§ **Work instructions**:
What is needed here is every entry, retyped exactly.

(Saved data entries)

= Beginning of Section =

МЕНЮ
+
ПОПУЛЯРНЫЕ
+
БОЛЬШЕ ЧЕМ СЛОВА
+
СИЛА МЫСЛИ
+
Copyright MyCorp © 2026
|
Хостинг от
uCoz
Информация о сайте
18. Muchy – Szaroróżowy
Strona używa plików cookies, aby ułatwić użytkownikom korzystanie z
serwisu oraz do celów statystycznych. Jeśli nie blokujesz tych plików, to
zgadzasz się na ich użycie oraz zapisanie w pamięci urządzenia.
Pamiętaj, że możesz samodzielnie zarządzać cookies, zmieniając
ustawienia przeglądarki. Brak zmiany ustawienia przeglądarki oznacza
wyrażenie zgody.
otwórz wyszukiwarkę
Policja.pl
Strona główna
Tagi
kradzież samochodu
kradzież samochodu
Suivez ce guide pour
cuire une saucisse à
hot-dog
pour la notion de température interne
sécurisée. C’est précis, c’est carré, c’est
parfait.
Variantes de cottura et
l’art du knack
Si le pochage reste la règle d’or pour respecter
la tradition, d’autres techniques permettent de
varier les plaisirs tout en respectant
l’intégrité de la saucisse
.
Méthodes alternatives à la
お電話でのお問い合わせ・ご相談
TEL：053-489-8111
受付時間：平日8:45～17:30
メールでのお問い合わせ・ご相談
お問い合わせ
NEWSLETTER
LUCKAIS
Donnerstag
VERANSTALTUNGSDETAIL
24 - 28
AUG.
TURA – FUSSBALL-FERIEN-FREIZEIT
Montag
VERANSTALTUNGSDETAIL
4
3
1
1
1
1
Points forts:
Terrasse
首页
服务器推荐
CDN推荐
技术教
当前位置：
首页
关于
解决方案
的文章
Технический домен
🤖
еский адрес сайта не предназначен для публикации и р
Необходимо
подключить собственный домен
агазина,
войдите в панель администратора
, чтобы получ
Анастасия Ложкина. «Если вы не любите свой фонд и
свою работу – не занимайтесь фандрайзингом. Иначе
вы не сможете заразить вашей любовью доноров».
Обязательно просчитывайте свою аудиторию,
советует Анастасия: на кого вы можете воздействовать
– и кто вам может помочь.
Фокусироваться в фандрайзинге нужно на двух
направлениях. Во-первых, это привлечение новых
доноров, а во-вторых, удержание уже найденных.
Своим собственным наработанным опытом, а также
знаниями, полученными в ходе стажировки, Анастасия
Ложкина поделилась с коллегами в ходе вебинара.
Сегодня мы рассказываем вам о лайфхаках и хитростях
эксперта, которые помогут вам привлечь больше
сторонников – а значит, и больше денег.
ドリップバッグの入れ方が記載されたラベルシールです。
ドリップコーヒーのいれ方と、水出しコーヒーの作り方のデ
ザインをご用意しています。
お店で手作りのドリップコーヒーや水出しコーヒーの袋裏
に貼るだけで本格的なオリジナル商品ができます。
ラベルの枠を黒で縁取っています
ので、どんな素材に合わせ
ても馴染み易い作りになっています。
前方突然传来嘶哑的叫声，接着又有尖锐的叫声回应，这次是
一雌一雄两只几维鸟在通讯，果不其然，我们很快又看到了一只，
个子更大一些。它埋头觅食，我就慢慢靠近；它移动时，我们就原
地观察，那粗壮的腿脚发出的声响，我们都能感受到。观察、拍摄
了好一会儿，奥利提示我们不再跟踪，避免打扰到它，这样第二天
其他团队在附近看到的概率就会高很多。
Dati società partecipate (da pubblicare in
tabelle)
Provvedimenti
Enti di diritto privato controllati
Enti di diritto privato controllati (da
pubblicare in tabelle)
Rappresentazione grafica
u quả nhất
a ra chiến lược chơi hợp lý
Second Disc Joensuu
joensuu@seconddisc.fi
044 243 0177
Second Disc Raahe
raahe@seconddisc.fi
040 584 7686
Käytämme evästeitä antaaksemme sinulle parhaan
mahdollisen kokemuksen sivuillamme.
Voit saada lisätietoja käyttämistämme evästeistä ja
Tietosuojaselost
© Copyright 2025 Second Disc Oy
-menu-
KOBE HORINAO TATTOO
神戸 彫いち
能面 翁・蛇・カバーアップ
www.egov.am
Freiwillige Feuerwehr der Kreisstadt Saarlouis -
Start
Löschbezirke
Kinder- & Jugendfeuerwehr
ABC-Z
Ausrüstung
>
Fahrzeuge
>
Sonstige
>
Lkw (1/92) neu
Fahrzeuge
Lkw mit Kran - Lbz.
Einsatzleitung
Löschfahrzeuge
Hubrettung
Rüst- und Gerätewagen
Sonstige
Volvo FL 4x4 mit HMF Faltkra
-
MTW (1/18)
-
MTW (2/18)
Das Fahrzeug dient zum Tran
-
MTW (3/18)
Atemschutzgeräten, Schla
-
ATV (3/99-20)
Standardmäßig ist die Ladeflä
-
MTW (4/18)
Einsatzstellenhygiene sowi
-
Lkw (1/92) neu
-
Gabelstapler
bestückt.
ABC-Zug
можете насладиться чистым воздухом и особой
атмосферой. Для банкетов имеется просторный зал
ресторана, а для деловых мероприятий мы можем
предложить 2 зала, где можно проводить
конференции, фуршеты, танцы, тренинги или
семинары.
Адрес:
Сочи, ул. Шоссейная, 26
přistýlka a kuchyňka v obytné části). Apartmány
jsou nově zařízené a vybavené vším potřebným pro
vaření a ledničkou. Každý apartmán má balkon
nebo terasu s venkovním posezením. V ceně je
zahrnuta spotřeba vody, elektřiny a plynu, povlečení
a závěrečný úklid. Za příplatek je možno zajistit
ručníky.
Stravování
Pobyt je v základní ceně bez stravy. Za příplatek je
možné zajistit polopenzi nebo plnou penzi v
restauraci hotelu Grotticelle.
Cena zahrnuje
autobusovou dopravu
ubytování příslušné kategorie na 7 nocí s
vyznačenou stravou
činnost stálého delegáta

= End of Section =

§ **Solution for this task**:
МЕНЮ
+
ПОПУЛЯРНЫЕ
+
БОЛЬШЕ ЧЕМ СЛОВА
+
СИЛА МЫСЛИ
+
Copyright MyCorp © 2026
|
Хостинг от
uCoz
Информация о сайте
18. Muchy – Szaroróżowy
Strona używa plików cookies, aby ułatwić użytkownikom korzystanie z
serwisu oraz do celów statystycznych. Jeśli nie blokujesz tych plików, to
zgadzasz się na ich użycie oraz zapisanie w pamięci urządzenia.
Pamiętaj, że możesz samodzielnie zarządzać cookies, zmieniając
ustawienia przeglądarki. Brak zmiany ustawienia przeglądarki oznacza
wyrażenie zgody.
otwórz wyszukiwarkę
Policja.pl
Strona główna
Tagi
kradzież samochodu
kradzież samochodu
Suivez ce guide pour
cuire une saucisse à
hot-dog
pour la notion de température interne
sécurisée. C’est précis, c’est carré, c’est
parfait.
Variantes de cottura et
l’art du knack
Si le pochage reste la règle d’or pour respecter
la tradition, d’autres techniques permettent de
varier les plaisirs tout en respectant
l’intégrité de la saucisse
.
Méthodes alternatives à la
お電話でのお問い合わせ・ご相談
TEL：053-489-8111
受付時間：平日8:45～17:30
メールでのお問い合わせ・ご相談
お問い合わせ
NEWSLETTER
LUCKAIS
Donnerstag
VERANSTALTUNGSDETAIL
24 - 28
AUG.
TURA – FUSSBALL-FERIEN-FREIZEIT
Montag
VERANSTALTUNGSDETAIL
4
3
1
1
1
1
Points forts:
Terrasse
首页
服务器推荐
CDN推荐
技术教
当前位置：
首页
关于
解决方案
的文章
Технический домен
🤖
еский адрес сайта не предназначен для публикации и р
Необходимо
подключить собственный домен
агазина,
войдите в панель администратора
, чтобы получ
Анастасия Ложкина. «Если вы не любите свой фонд и
свою работу – не занимайтесь фандрайзингом. Иначе
вы не сможете заразить вашей любовью доноров».
Обязательно просчитывайте свою аудиторию,
советует Анастасия: на кого вы можете воздействовать
– и кто вам может помочь.
Фокусироваться в фандрайзинге нужно на двух
направлениях. Во-первых, это привлечение новых
доноров, а во-вторых, удержание уже найденных.
Своим собственным наработанным опытом, а также
знаниями, полученными в ходе стажировки, Анастасия
Ложкина поделилась с коллегами в ходе вебинара.
Сегодня мы рассказываем вам о лайфхаках и хитростях
эксперта, которые помогут вам привлечь больше
сторонников – а значит, и больше денег.
ドリップバッグの入れ方が記載されたラベルシールです。
ドリップコーヒーのいれ方と、水出しコーヒーの作り方のデ
ザインをご用意しています。
お店で手作りのドリップコーヒーや水出しコーヒーの袋裏
に貼るだけで本格的なオリジナル商品ができます。
ラベルの枠を黒で縁取っています
ので、どんな素材に合わせ
ても馴染み易い作りになっています。
前方突然传来嘶哑的叫声，接着又有尖锐的叫声回应，这次是
一雌一雄两只几维鸟在通讯，果不其然，我们很快又看到了一只，
个子更大一些。它埋头觅食，我就慢慢靠近；它移动时，我们就原
地观察，那粗壮的腿脚发出的声响，我们都能感受到。观察、拍摄
了好一会儿，奥利提示我们不再跟踪，避免打扰到它，这样第二天
其他团队在附近看到的概率就会高很多。
Dati società partecipate (da pubblicare in
tabelle)
Provvedimenti
Enti di diritto privato controllati
Enti di diritto privato controllati (da
pubblicare in tabelle)
Rappresentazione grafica
u quả nhất
a ra chiến lược chơi hợp lý
Second Disc Joensuu
joensuu@seconddisc.fi
044 243 0177
Second Disc Raahe
raahe@seconddisc.fi
040 584 7686
Käytämme evästeitä antaaksemme sinulle parhaan
mahdollisen kokemuksen sivuillamme.
Voit saada lisätietoja käyttämistämme evästeistä ja
Tietosuojaselost
© Copyright 2025 Second Disc Oy
-menu-
KOBE HORINAO TATTOO
神戸 彫いち
能面 翁・蛇・カバーアップ
www.egov.am
Freiwillige Feuerwehr der Kreisstadt Saarlouis -
Start
Löschbezirke
Kinder- & Jugendfeuerwehr
ABC-Z
Ausrüstung
>
Fahrzeuge
>
Sonstige
>
Lkw (1/92) neu
Fahrzeuge
Lkw mit Kran - Lbz.
Einsatzleitung
Löschfahrzeuge
Hubrettung
Rüst- und Gerätewagen
Sonstige
Volvo FL 4x4 mit HMF Faltkra
-
MTW (1/18)
-
MTW (2/18)
Das Fahrzeug dient zum Tran
-
MTW (3/18)
Atemschutzgeräten, Schla
-
ATV (3/99-20)
Standardmäßig ist die Ladeflä
-
MTW (4/18)
Einsatzstellenhygiene sowi
-
Lkw (1/92) neu
-
Gabelstapler
bestückt.
ABC-Zug
можете насладиться чистым воздухом и особой
атмосферой. Для банкетов имеется просторный зал
ресторана, а для деловых мероприятий мы можем
предложить 2 зала, где можно проводить
конференции, фуршеты, танцы, тренинги или
семинары.
Адрес:
Сочи, ул. Шоссейная, 26
přistýlka a kuchyňka v obytné části). Apartmány
jsou nově zařízené a vybavené vším potřebným pro
vaření a ledničkou. Každý apartmán má balkon
nebo terasu s venkovním posezením. V ceně je
zahrnuta spotřeba vody, elektřiny a plynu, povlečení
a závěrečný úklid. Za příplatek je možno zajistit
ručníky.
Stravování
Pobyt je v základní ceně bez stravy. Za příplatek je
možné zajistit polopenzi nebo plnou penzi v
restauraci hotelu Grotticelle.
Cena zahrnuje
autobusovou dopravu
ubytování příslušné kategorie na 7 nocí s
vyznačenou stravou
činnost stálého delegáta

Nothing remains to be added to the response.